Those who lack a TV, radio, smart phone and mailbox are maybe the only people (blissfully) unaware that Pennsylvania has many competitive campaigns for elected office this year. Indeed, election day is next Tuesday, November 8th and campaign activity from US Senate to State House is full force across the Commonwealth.
Pennsylvania may very well decide the
make-up of the US Senate and even the US House of Representatives.
US Senate - The race between John Fetterman and Dr. Mehmet Oz for US Senate has arguably seen the most campaign activity, especially on the airwaves. This is because not only their respective campaigns, but also national parties and groups are pouring millions of dollars into PA to support, or more likely criticize, Fetterman or Oz since the majority of the Senate is in question. This race to replace retiring Republican Senator Pat Toomey is in a statistical dead heat so expect to hear more from the candidates and other stakeholders in the next few days. If you are a registered voter this likely includes texts, calls, mail, email and visits to your door by party officials. And, of course for all to see is the barrage of TV ads up to and including during the remaining World Series Games where ad time is apparently north of $150k for just one commercial!
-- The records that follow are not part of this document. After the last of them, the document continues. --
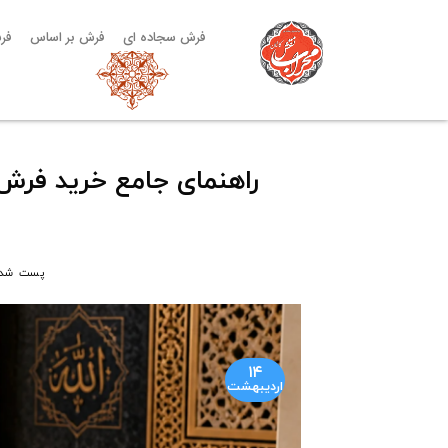
فرش سجاده ای
فرش بر اساس
فر
راهنمای جامع خرید فرش س
پست شد
۱۴
اردیبهشت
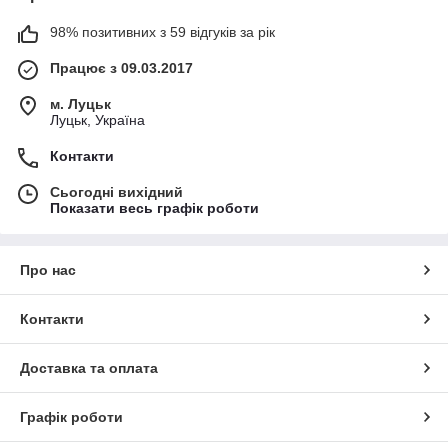
98% позитивних з 59 відгуків за рік
Працює з 09.03.2017
м. Луцьк
Луцьк, Україна
Контакти
Сьогодні вихідний
Показати весь графік роботи
Про нас
Контакти
Доставка та оплата
Графік роботи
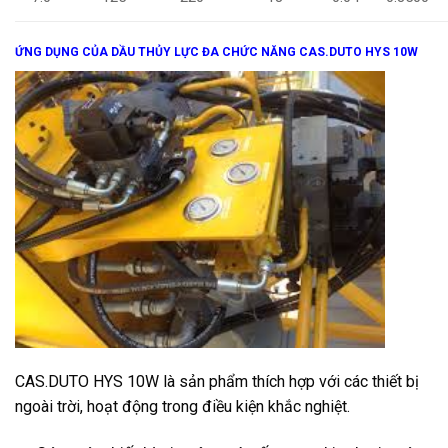
ỨNG DỤNG
CỦA
DẦU THỦY LỰC ĐA CHỨC NĂNG CAS.DUTO HYS 10W
CAS.
DUTO HYS 10W
là sản phẩm thích hợp với các thiết bị
ngoài trời, hoạt động trong điều kiện khắc nghiệt.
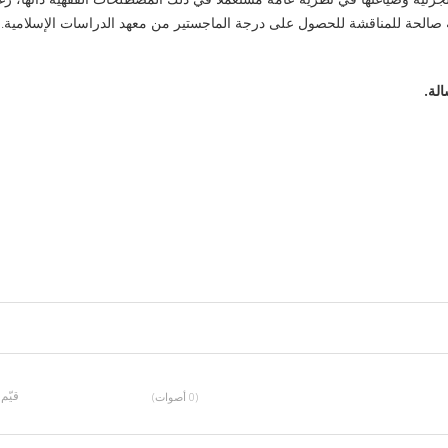
ة صالحة للمناقشة للحصول على درجة الماجستير من معهد الدراسات الإسلامية.
لة.
قيّم
(0 أصوات)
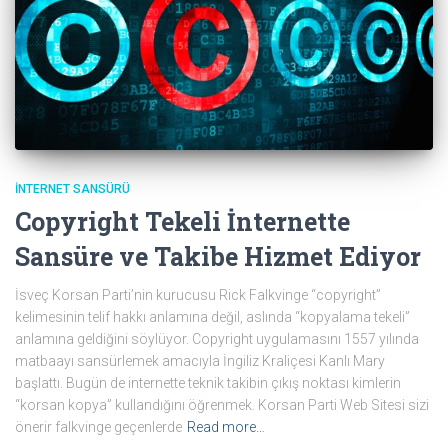
İNTERNET SANSÜRÜ
Copyright Tekeli İnternette
Sansüre ve Takibe Hizmet Ediyor
İsveç Korsan Parti’nin kurucusu Rick Falkvinge “copyright”
kelimesinin telif hakkı anlamına değil, aslında “kopyalama tekeli”
anlamına geldiğini söylüyor. Copyright uygulamasını 1557 yılında
matbaayı sansürlemek amacıyla İngiliz Kraliçesi Kanlı Mary
başlattı. Bugün de internette teknik takibin çıkış noktası kimlerin
“korsan kopya” kullandığını öğrenmek. Korsan Parti Web Sitesi sizi
önerir falkvinge geçenlerde
Read more…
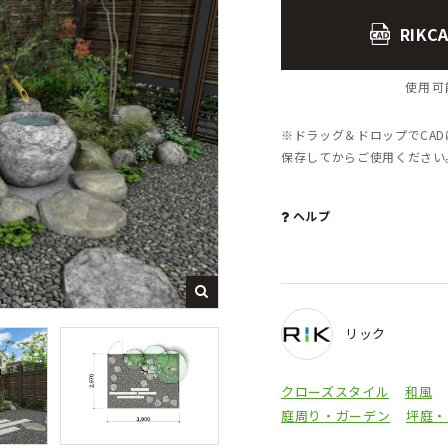
RIK
使用可能
※ドラッグ＆ドロップでCA
保存してからご使用くださ
ヘルプ
リック
クローズスタイル
和風
庭周り・ガーデン
坪庭・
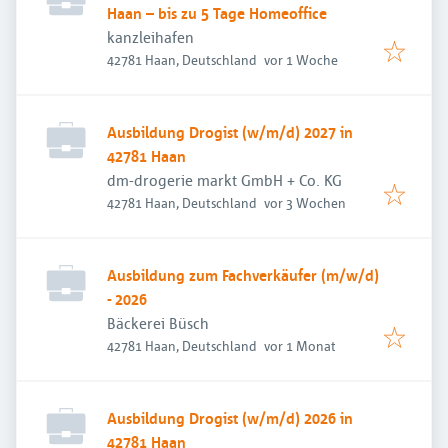
Haan – bis zu 5 Tage Homeoffice
kanzleihafen
Veröffentlicht
:
42781 Haan, Deutschland
vor 1 Woche
Ausbildung Drogist (w/m/d) 2027 in
42781 Haan
dm-drogerie markt GmbH + Co. KG
Veröffentlicht
:
42781 Haan, Deutschland
vor 3 Wochen
Ausbildung zum Fachverkäufer (m/w/d)
- 2026
Bäckerei Büsch
Veröffentlicht
:
42781 Haan, Deutschland
vor 1 Monat
Ausbildung Drogist (w/m/d) 2026 in
42781 Haan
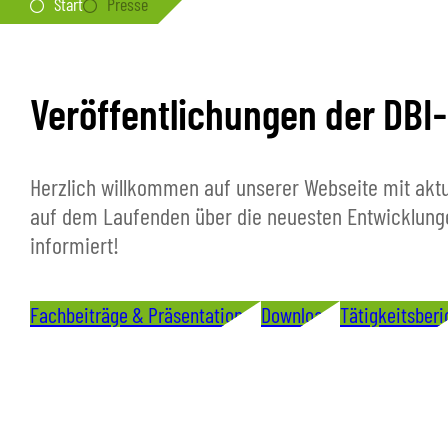
Start
Presse
Veröffentlichungen der DBI
Herzlich willkommen auf unserer Webseite mit aktue
auf dem Laufenden über die neuesten Entwicklungen
informiert!
Fachbeiträge & Präsentationen
Downloads
Tätigkeitsberi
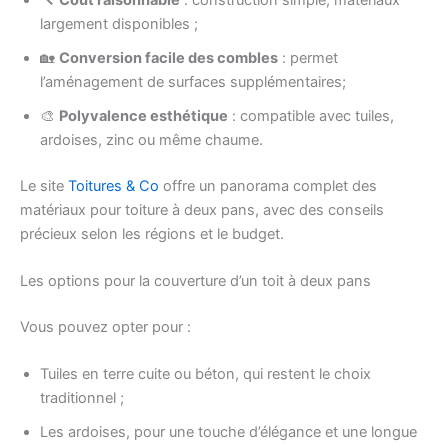
largement disponibles ;
🏡
Conversion facile des combles
: permet
l’aménagement de surfaces supplémentaires;
🎨
Polyvalence esthétique
: compatible avec tuiles,
ardoises, zinc ou même chaume.
Le site
Toitures & Co
offre un panorama complet des
matériaux pour toiture à deux pans, avec des conseils
précieux selon les régions et le budget.
Les options pour la couverture d’un toit à deux pans
Vous pouvez opter pour :
Tuiles en terre cuite ou béton, qui restent le choix
traditionnel ;
Les ardoises, pour une touche d’élégance et une longue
US House – The Democrat majority of the United States House of Representatives may also change in this midterm election. Unfortunately, Pennsylvania saw the loss of one congressional seat due to the Census from 18 to 17 seats. Out of those 17 there are at least two competitive seats within Pennsylvania.
First, is Democrat incumbent Congressman Matt Cartwright who is being challenged by Republican Jim Bognet in the northwestern part of the state for the 8th Congressional District (CD). Next, Congresswoman Susan Wild, another incumbent Democrat, is facing a serious challenge from Republican Lisa Scheller in the 7th CD roughly comprised of the Lehigh Valley. Both of these races have also attracted national attention and funds and if you live within the same media markets you have almost definitely seen their campaign commercials even if you do not live within those actual districts.
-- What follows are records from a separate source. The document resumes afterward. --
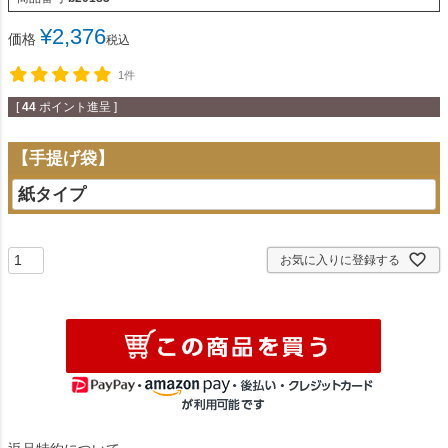
¥
2,376
価格
税込
1件
[
44
ポイント進呈 ]
【手提げ袋】
お気に入りに登録する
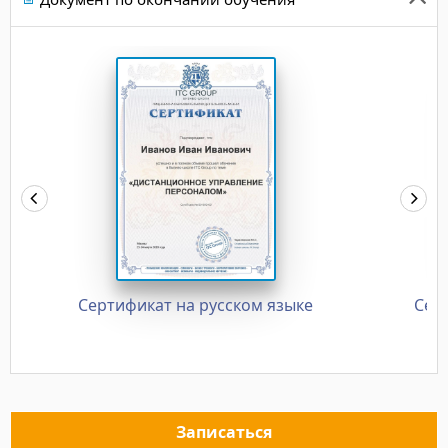
Сертификат на русском языке
Сер
Записаться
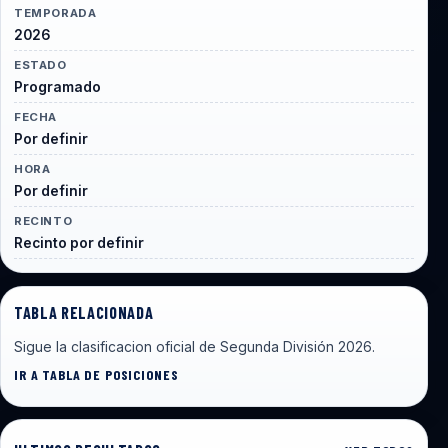
TEMPORADA
2026
ESTADO
Programado
FECHA
Por definir
HORA
Por definir
RECINTO
Recinto por definir
TABLA RELACIONADA
Sigue la clasificacion oficial de Segunda División 2026.
IR A TABLA DE POSICIONES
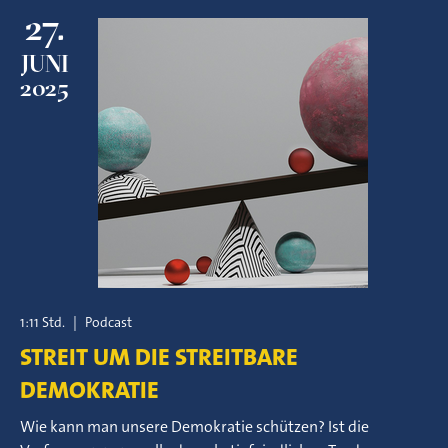
27.
JUNI
2025
1:11 Std.
|
Podcast
STREIT UM DIE STREITBARE
DEMOKRATIE
Wie kann man unsere Demokratie schützen? Ist die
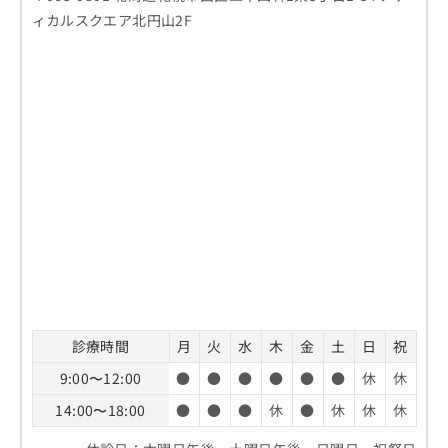
ィカルスクエア北円山2F
診療時間
月
火
水
木
金
土
日
祝
9:00〜12:00
●
●
●
●
●
●
休
休
14:00〜18:00
●
●
●
休
●
休
休
休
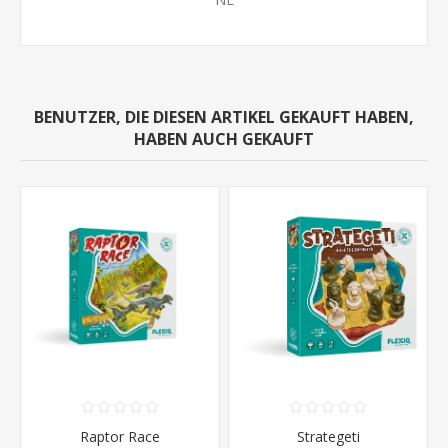
BENUTZER, DIE DIESEN ARTIKEL GEKAUFT HABEN,
HABEN AUCH GEKAUFT
Raptor Race
Strategeti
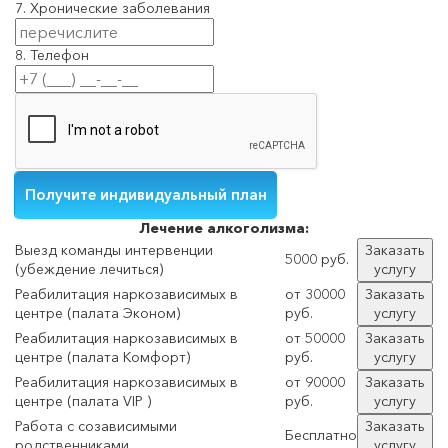
7. Хронические заболевания
8. Телефон
Лечение
алкоголизма:
Выезд команды интервенции
Заказать
5000 руб.
(убеждение лечиться)
услугу
Реабилитация наркозависимых в
от 30000
Заказать
центре (палата Эконом)
руб.
услугу
Реабилитация наркозависимых в
от 50000
Заказать
центре (палата Комфорт)
руб.
услугу
Реабилитация наркозависимых в
от 90000
Заказать
центре (палата VIP )
руб.
услугу
Работа с созависимыми
Заказать
Бесплатно
родственниками
услугу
While PA voters may have the chance to decide the make-up of Congress due to the aforementioned campaigns, the direction of the state is also in the hands of PA Voters with races for Governor and the state’s General Assembly.
PA Governor – Pennsylvania only allows Governors to serve for two terms leading to an election to replace outgoing Governor Tom Wolf. By all accounts, Attorney General Josh Shapiro, the Democrat nominee, has a commanding lead over the Republican candidate, State Senator Doug Mastriano. This race is obviously of importance within the boundaries of the Commonwealth but has also attracted national funds with Shapiro setting records on fundraising. This has given him the ability to outspend Mastriano almost 8 to 1.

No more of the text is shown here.